### Aim of the task
Output each entry verbatim.

*** Opening Dataset records ***

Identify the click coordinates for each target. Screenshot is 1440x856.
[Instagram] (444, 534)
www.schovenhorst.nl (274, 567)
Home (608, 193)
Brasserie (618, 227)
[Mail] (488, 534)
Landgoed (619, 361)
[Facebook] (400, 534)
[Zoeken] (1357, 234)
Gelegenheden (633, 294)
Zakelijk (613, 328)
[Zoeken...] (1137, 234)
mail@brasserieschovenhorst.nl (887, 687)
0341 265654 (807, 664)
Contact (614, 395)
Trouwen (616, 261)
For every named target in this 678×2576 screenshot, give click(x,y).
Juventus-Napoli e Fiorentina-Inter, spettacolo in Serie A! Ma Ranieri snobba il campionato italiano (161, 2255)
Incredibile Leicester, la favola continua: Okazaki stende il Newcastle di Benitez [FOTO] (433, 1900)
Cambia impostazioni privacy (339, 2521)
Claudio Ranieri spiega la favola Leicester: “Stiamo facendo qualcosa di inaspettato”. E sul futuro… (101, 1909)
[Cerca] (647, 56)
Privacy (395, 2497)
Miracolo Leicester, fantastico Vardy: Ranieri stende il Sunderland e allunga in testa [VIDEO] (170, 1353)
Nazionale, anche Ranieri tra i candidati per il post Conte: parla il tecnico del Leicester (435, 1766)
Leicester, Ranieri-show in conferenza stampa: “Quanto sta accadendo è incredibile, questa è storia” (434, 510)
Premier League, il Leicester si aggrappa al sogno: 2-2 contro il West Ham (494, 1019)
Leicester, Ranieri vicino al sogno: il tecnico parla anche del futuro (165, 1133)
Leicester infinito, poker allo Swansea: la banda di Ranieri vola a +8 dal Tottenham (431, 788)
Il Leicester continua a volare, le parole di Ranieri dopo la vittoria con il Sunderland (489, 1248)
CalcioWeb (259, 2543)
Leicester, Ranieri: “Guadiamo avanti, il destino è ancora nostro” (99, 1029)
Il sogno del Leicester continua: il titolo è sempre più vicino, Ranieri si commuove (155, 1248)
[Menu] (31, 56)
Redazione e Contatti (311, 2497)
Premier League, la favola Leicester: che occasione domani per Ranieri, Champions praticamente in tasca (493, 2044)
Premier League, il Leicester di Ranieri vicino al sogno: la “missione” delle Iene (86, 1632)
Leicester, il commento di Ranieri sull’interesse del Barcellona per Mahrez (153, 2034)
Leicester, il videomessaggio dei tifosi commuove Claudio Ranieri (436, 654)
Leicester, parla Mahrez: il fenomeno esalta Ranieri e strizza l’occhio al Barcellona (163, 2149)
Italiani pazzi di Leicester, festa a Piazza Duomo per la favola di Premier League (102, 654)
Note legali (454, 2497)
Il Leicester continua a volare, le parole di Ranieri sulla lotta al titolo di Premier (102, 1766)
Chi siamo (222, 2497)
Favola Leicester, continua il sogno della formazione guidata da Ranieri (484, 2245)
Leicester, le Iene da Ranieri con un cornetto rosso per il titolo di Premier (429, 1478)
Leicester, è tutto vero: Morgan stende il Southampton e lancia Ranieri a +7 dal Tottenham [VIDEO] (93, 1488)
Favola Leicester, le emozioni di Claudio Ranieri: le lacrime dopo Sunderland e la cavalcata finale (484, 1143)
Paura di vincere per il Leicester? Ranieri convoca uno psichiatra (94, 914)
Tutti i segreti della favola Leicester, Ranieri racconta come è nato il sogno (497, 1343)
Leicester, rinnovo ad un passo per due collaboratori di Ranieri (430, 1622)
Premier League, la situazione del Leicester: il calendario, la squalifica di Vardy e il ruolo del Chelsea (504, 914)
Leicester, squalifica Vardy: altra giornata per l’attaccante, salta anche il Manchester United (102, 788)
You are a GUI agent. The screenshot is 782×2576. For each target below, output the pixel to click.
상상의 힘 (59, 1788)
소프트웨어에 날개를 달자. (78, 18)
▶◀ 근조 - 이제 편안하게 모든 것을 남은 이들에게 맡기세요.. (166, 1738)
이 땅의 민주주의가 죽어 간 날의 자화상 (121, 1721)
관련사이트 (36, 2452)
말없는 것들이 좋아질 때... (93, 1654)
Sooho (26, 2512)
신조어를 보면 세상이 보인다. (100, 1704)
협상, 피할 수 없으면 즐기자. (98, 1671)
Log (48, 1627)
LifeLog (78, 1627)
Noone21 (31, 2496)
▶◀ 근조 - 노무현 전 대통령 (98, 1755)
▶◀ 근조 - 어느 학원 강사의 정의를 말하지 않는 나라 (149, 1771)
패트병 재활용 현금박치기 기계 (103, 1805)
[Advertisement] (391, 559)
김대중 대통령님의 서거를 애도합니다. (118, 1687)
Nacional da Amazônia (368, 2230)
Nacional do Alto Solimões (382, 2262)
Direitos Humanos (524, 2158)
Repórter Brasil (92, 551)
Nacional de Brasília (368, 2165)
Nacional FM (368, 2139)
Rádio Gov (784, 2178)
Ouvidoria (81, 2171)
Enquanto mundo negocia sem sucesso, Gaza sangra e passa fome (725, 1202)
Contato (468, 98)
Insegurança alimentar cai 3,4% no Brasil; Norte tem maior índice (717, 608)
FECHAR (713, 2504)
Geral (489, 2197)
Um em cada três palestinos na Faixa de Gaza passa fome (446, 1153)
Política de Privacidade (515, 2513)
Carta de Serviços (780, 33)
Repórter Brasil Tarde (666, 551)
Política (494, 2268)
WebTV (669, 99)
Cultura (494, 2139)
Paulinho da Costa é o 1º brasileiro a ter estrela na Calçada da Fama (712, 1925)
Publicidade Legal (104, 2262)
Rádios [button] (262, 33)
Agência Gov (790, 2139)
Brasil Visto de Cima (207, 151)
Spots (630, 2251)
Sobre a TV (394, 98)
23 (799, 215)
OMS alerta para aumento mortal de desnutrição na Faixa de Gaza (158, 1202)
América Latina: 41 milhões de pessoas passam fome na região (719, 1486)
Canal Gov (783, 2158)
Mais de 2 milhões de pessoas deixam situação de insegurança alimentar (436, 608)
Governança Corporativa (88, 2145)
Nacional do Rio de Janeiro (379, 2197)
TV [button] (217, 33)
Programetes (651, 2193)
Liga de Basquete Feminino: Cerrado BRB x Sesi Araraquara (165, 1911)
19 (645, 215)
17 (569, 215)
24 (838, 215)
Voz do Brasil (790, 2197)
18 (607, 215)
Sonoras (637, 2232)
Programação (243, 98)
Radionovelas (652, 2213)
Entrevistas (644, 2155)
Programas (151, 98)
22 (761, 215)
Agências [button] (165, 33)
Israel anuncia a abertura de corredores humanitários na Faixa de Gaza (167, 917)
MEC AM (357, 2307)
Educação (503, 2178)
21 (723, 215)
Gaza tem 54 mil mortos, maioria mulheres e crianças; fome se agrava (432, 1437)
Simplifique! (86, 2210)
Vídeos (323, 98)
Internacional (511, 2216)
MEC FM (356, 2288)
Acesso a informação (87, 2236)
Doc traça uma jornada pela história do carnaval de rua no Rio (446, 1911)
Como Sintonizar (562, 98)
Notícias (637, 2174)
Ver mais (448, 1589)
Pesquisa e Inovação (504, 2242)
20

*** Closing Dataset records ***

### Answer box
Identify the click coordinates for each target. Screenshot is 1440x856.
[Instagram] (444, 534)
www.schovenhorst.nl (274, 567)
Home (608, 193)
Brasserie (618, 227)
[Mail] (488, 534)
Landgoed (619, 361)
[Facebook] (400, 534)
[Zoeken] (1357, 234)
Gelegenheden (633, 294)
Zakelijk (613, 328)
[Zoeken...] (1137, 234)
mail@brasserieschovenhorst.nl (887, 687)
0341 265654 (807, 664)
Contact (614, 395)
Trouwen (616, 261)
For every named target in this 678×2576 screenshot, give click(x,y).
Juventus-Napoli e Fiorentina-Inter, spettacolo in Serie A! Ma Ranieri snobba il campionato italiano (161, 2255)
Incredibile Leicester, la favola continua: Okazaki stende il Newcastle di Benitez [FOTO] (433, 1900)
Cambia impostazioni privacy (339, 2521)
Claudio Ranieri spiega la favola Leicester: “Stiamo facendo qualcosa di inaspettato”. E sul futuro… (101, 1909)
[Cerca] (647, 56)
Privacy (395, 2497)
Miracolo Leicester, fantastico Vardy: Ranieri stende il Sunderland e allunga in testa [VIDEO] (170, 1353)
Nazionale, anche Ranieri tra i candidati per il post Conte: parla il tecnico del Leicester (435, 1766)
Leicester, Ranieri-show in conferenza stampa: “Quanto sta accadendo è incredibile, questa è storia” (434, 510)
Premier League, il Leicester si aggrappa al sogno: 2-2 contro il West Ham (494, 1019)
Leicester, Ranieri vicino al sogno: il tecnico parla anche del futuro (165, 1133)
Leicester infinito, poker allo Swansea: la banda di Ranieri vola a +8 dal Tottenham (431, 788)
Il Leicester continua a volare, le parole di Ranieri dopo la vittoria con il Sunderland (489, 1248)
CalcioWeb (259, 2543)
Leicester, Ranieri: “Guadiamo avanti, il destino è ancora nostro” (99, 1029)
Il sogno del Leicester continua: il titolo è sempre più vicino, Ranieri si commuove (155, 1248)
[Menu] (31, 56)
Redazione e Contatti (311, 2497)
Premier League, la favola Leicester: che occasione domani per Ranieri, Champions praticamente in tasca (493, 2044)
Premier League, il Leicester di Ranieri vicino al sogno: la “missione” delle Iene (86, 1632)
Leicester, il commento di Ranieri sull’interesse del Barcellona per Mahrez (153, 2034)
Leicester, il videomessaggio dei tifosi commuove Claudio Ranieri (436, 654)
Leicester, parla Mahrez: il fenomeno esalta Ranieri e strizza l’occhio al Barcellona (163, 2149)
Italiani pazzi di Leicester, festa a Piazza Duomo per la favola di Premier League (102, 654)
Note legali (454, 2497)
Il Leicester continua a volare, le parole di Ranieri sulla lotta al titolo di Premier (102, 1766)
Chi siamo (222, 2497)
Favola Leicester, continua il sogno della formazione guidata da Ranieri (484, 2245)
Leicester, le Iene da Ranieri con un cornetto rosso per il titolo di Premier (429, 1478)
Leicester, è tutto vero: Morgan stende il Southampton e lancia Ranieri a +7 dal Tottenham [VIDEO] (93, 1488)
Favola Leicester, le emozioni di Claudio Ranieri: le lacrime dopo Sunderland e la cavalcata finale (484, 1143)
Paura di vincere per il Leicester? Ranieri convoca uno psichiatra (94, 914)
Tutti i segreti della favola Leicester, Ranieri racconta come è nato il sogno (497, 1343)
Leicester, rinnovo ad un passo per due collaboratori di Ranieri (430, 1622)
Premier League, la situazione del Leicester: il calendario, la squalifica di Vardy e il ruolo del Chelsea (504, 914)
Leicester, squalifica Vardy: altra giornata per l’attaccante, salta anche il Manchester United (102, 788)
You are a GUI agent. The screenshot is 782×2576. For each target below, output the pixel to click.
상상의 힘 (59, 1788)
소프트웨어에 날개를 달자. (78, 18)
▶◀ 근조 - 이제 편안하게 모든 것을 남은 이들에게 맡기세요.. (166, 1738)
이 땅의 민주주의가 죽어 간 날의 자화상 (121, 1721)
관련사이트 (36, 2452)
말없는 것들이 좋아질 때... (93, 1654)
Sooho (26, 2512)
신조어를 보면 세상이 보인다. (100, 1704)
협상, 피할 수 없으면 즐기자. (98, 1671)
Log (48, 1627)
LifeLog (78, 1627)
Noone21 (31, 2496)
▶◀ 근조 - 노무현 전 대통령 (98, 1755)
▶◀ 근조 - 어느 학원 강사의 정의를 말하지 않는 나라 (149, 1771)
패트병 재활용 현금박치기 기계 (103, 1805)
[Advertisement] (391, 559)
김대중 대통령님의 서거를 애도합니다. (118, 1687)
Nacional da Amazônia (368, 2230)
Nacional do Alto Solimões (382, 2262)
Direitos Humanos (524, 2158)
Repórter Brasil (92, 551)
Nacional de Brasília (368, 2165)
Nacional FM (368, 2139)
Rádio Gov (784, 2178)
Ouvidoria (81, 2171)
Enquanto mundo negocia sem sucesso, Gaza sangra e passa fome (725, 1202)
Contato (468, 98)
Insegurança alimentar cai 3,4% no Brasil; Norte tem maior índice (717, 608)
FECHAR (713, 2504)
Geral (489, 2197)
Um em cada três palestinos na Faixa de Gaza passa fome (446, 1153)
Política de Privacidade (515, 2513)
Carta de Serviços (780, 33)
Repórter Brasil Tarde (666, 551)
Política (494, 2268)
WebTV (669, 99)
Cultura (494, 2139)
Paulinho da Costa é o 1º brasileiro a ter estrela na Calçada da Fama (712, 1925)
Publicidade Legal (104, 2262)
Rádios [button] (262, 33)
Agência Gov (790, 2139)
Brasil Visto de Cima (207, 151)
Spots (630, 2251)
Sobre a TV (394, 98)
23 (799, 215)
OMS alerta para aumento mortal de desnutrição na Faixa de Gaza (158, 1202)
América Latina: 41 milhões de pessoas passam fome na região (719, 1486)
Canal Gov (783, 2158)
Mais de 2 milhões de pessoas deixam situação de insegurança alimentar (436, 608)
Governança Corporativa (88, 2145)
Nacional do Rio de Janeiro (379, 2197)
TV [button] (217, 33)
Programetes (651, 2193)
Liga de Basquete Feminino: Cerrado BRB x Sesi Araraquara (165, 1911)
19 (645, 215)
17 (569, 215)
24 (838, 215)
Voz do Brasil (790, 2197)
18 (607, 215)
Sonoras (637, 2232)
Programação (243, 98)
Radionovelas (652, 2213)
Entrevistas (644, 2155)
Programas (151, 98)
22 (761, 215)
Agências [button] (165, 33)
Israel anuncia a abertura de corredores humanitários na Faixa de Gaza (167, 917)
MEC AM (357, 2307)
Educação (503, 2178)
21 (723, 215)
Gaza tem 54 mil mortos, maioria mulheres e crianças; fome se agrava (432, 1437)
Simplifique! (86, 2210)
Vídeos (323, 98)
Internacional (511, 2216)
MEC FM (356, 2288)
Acesso a informação (87, 2236)
Doc traça uma jornada pela história do carnaval de rua no Rio (446, 1911)
Como Sintonizar (562, 98)
Notícias (637, 2174)
Ver mais (448, 1589)
Pesquisa e Inovação (504, 2242)
20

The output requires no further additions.